On January 13, 2018, Directive 2015/2366 on payment services in the European internal market (known as ” PSD2 “) came into force.
This text aims to :
- Adapt existing regulations to the new electronic payment services by defining common rules in terms of security;
- Encourage the emergence of new players and innovative solutions by creating an ecosystem that communicates via APIs.
In France, the directive has been transposed into national law via order no. 2017-1252 of August 9, 2017 creating two new payment services (the account information service and the payment initiation service) and a new category of payment service providers (account information service providers).
Evolving uses drive banking transformation
The relationship between customers and banks has changed over the past 15 years. The agency, which used to be the main meeting point, has been abandoned in favor of the various players’ mobile applications. The figures for multi-banking and banking mobility increase every year.

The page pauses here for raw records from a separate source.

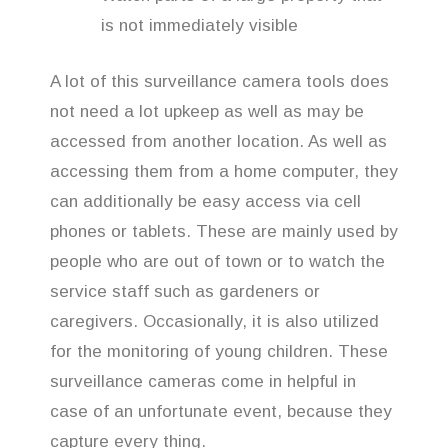
is not immediately visible
A lot of this surveillance camera tools does
not need a lot upkeep as well as may be
accessed from another location. As well as
accessing them from a home computer, they
can additionally be easy access via cell
phones or tablets. These are mainly used by
people who are out of town or to watch the
service staff such as gardeners or
caregivers. Occasionally, it is also utilized
for the monitoring of young children. These
surveillance cameras come in helpful in
case of an unfortunate event, because they
capture every thing.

Customers demand greater responsiveness, availability and service from their bank(s).
The ” fintechs ” have seized on these issues and are shaking up the traditional players by offering ever more innovative services. Lulled by agile methods and continuous deployment cycles, these startups move forward at a frenetic, hyper-challenging pace.
Banks must become API companies
To offer innovative financial services, fintechs need access to their customers’ banking data. In the absence of a standardized information exchange system, fintechs have resorted to the so-called “screen scraping” technique, which involves asking customers to identify themselves on their bank’s website and then extracting the information directly from the banking portal web page.
The banks are opposed to this technique, which, although functional, poses security problems. What’s more, banks aren’t too happy about having to share their “treasure trove” of data with more or less direct competitors.
PSD2 clarifies the situation by obliging banks to give payment service providers access to payment accounts. Through Regulatory Technical Standards (RTS), the European Commission requires banks to set up an API (Application Programming Interface) to enable various payment services to access their customers’ data.
Banks must therefore modernize their infrastructures, application platforms and processes at breakneck speed, and learn a new trade in order to be able to dialogue with fintechs born in the age of APIs.
What’s more, banks have to make these changes without impacting their millions of customers, while fintechs still only have a few thousand.
Payment is not the only business to innovate
PSD2 is both the consequence and the cause of the innovation that is shaking up the world of finance. By providing a clear legal and technical framework, the text has removed the last remaining obstacles, and investment in fintechs more than doubled in 2017 compared with 2016 in Europe.
Innovation affects every aspect of the banking offering. Payment is obviously at the heart of the revolution, with fintechs like Sharepay, for example, offering a payment card for sharing expenses between several accounts. Account management is also evolving, with the integration of artificial intelligence to predict future spending and, for example, encourage customers to increase their savings in anticipation of their summer vacations. Wells Fargo, in the United States, has just integrated this functionality into its mobile application.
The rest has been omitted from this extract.